Toots et al, (1) showed that the EIDD-2801 drug was able to generate anti-influenza viral activity in cultured cells and mice. EIDD-2801, is an isopropylester prodrug of the ribonucleoside analog N4-hydroxycytidine (NHC, EIDD-1931), demonstrating orally bioavailable in ferrets and nonhuman primates.
The underlying mechanism of activity that was reported was lethal viral mutagenesis, with the development of viral resistance conditions prevented, promoting the avoiding pharmacoresistance.
These findings together with the associated pharmacokinetic characteristics described, highlight EIDD-2801 as a candidate for further development within the context of seasonal and pandemic Influenza virus conditions.

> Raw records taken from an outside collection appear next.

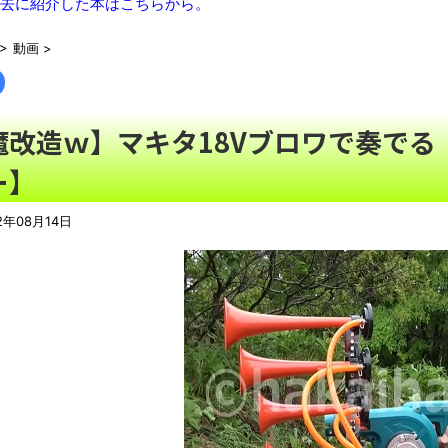
去に紹介した本はこちらから。
【九州名物】鶏刺し食べた医師、全身麻痺へ「死んだほうが良か
【悲報】「果糖」が「がん転移」を促すと判明
NEW!
>
動画
>
【酷暑】もし井上陽水が「少年時代」を令和に作詞してたらこう
日本「輸入に頼りまくりです」高市「円安ホクホク！ホクホクゥ
魔改造ｗ】マキタ18Vブロワで奏で
「オッス！はるかちゃん」全巻99円、「拳闘暗黒伝セスタス」全巻
め】
NEW!
ー】
【動画】よく助けられたな。岐阜の川で外国人が溺れてしまう事
懲役7年を求刑 元ジャンポケ・斉藤被告から性的暴行被害の女
2年08月14日
北海道江別大学生殺人事件、主犯格の川口被告(19)に無期懲役の
ウード&ギターで奏でるFF5「古代図書館」！
NEW!
レトロパソコンの雑誌掲載プログラムリストを打ち込んだゲーム
「これで11万取られたの!?」あるX民が玄関ドアノブの修理を
「題名のない音楽会」ゲーム音楽批判から36年 ～因果な逆転
50歳になりました
凡庸な悪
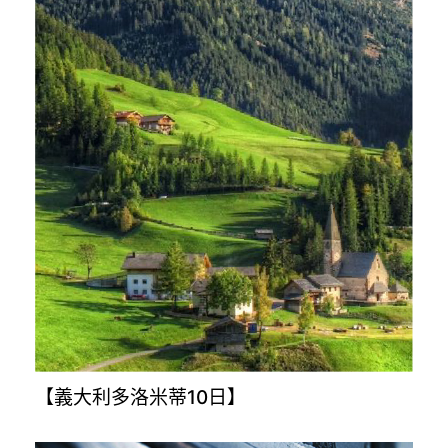
【義大利多洛米蒂10日】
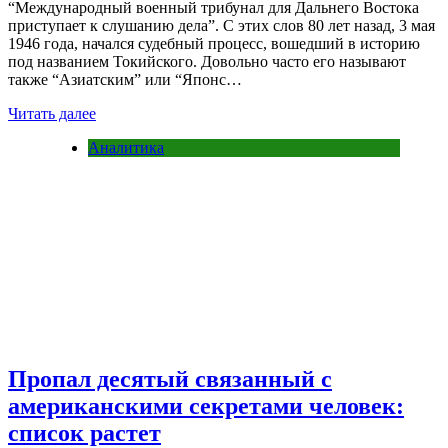
“Международный военный трибунал для Дальнего Востока
приступает к слушанию дела”. С этих слов 80 лет назад, 3 мая
1946 года, начался судебный процесс, вошедший в историю
под названием Токийского. Довольно часто его называют
также “Азиатским” или “Японс…
Читать далее
Аналитика
Пропал десятый связанный с
американскими секретами человек:
список растет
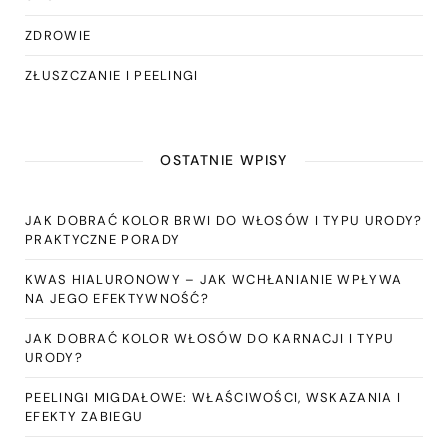
ZDROWIE
ZŁUSZCZANIE I PEELINGI
OSTATNIE WPISY
JAK DOBRAĆ KOLOR BRWI DO WŁOSÓW I TYPU URODY?
PRAKTYCZNE PORADY
KWAS HIALURONOWY – JAK WCHŁANIANIE WPŁYWA
NA JEGO EFEKTYWNOŚĆ?
JAK DOBRAĆ KOLOR WŁOSÓW DO KARNACJI I TYPU
URODY?
PEELINGI MIGDAŁOWE: WŁAŚCIWOŚCI, WSKAZANIA I
EFEKTY ZABIEGU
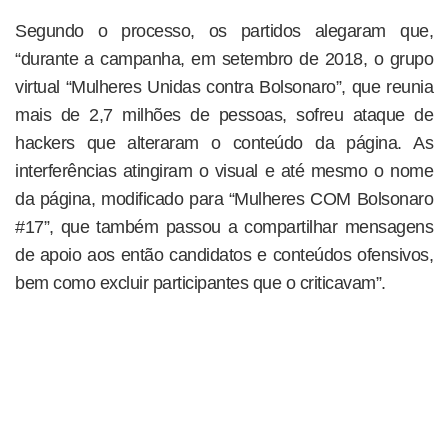
Segundo o processo, os partidos alegaram que,
“durante a campanha, em setembro de 2018, o grupo
virtual “Mulheres Unidas contra Bolsonaro”, que reunia
mais de 2,7 milhões de pessoas, sofreu ataque de
hackers que alteraram o conteúdo da página. As
interferências atingiram o visual e até mesmo o nome
da página, modificado para “Mulheres COM Bolsonaro
#17”, que também passou a compartilhar mensagens
de apoio aos então candidatos e conteúdos ofensivos,
bem como excluir participantes que o criticavam”.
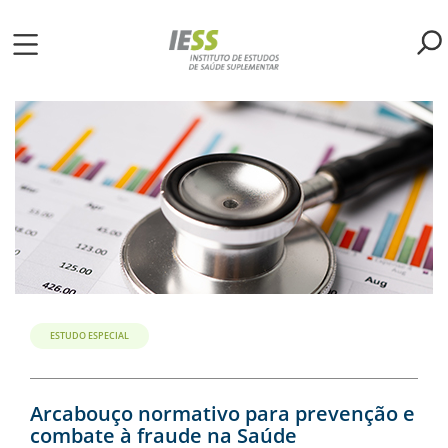
Pular
para
o
ME
conteúdo
principal
S
LIOTECA
MH/IESS
S
TA
ESTUDO ESPECIAL
RSOS
Arcabouço normativo para prevenção e
combate à fraude na Saúde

A timely set of results with immediate clinical relevance.
Respectfully yours,
Dr Dianne Sika-Paotonu CQS MRSNZ
Associate Dean (Pacific)
Senior Lecturer, Pathology & Molecular Medicine
Head, University of Otago Wellington Pacific Office
Wellington School of Medicine and Health Sciences, University of Otago, New Zealand
Honorary Research Associate, Telethon Kids Institute, Australia
Honorary Research Associate, Victoria University of Wellington, New Zealand
Associate Investigator Maurice Wilkins Centre for Molecular Biodiscovery, University of Auckland, New Zealand
References:
1. Toots, M., Yoon, J. J., Cox, R. M., Hart, M., Sticher, Z. M., Makhsous, N., ... & Shean, R. C. (2019). Characterization of orally efficacious influenza drug with high resistance barrier in ferrets and human airway epithelia. Science translational medicine, 11(515).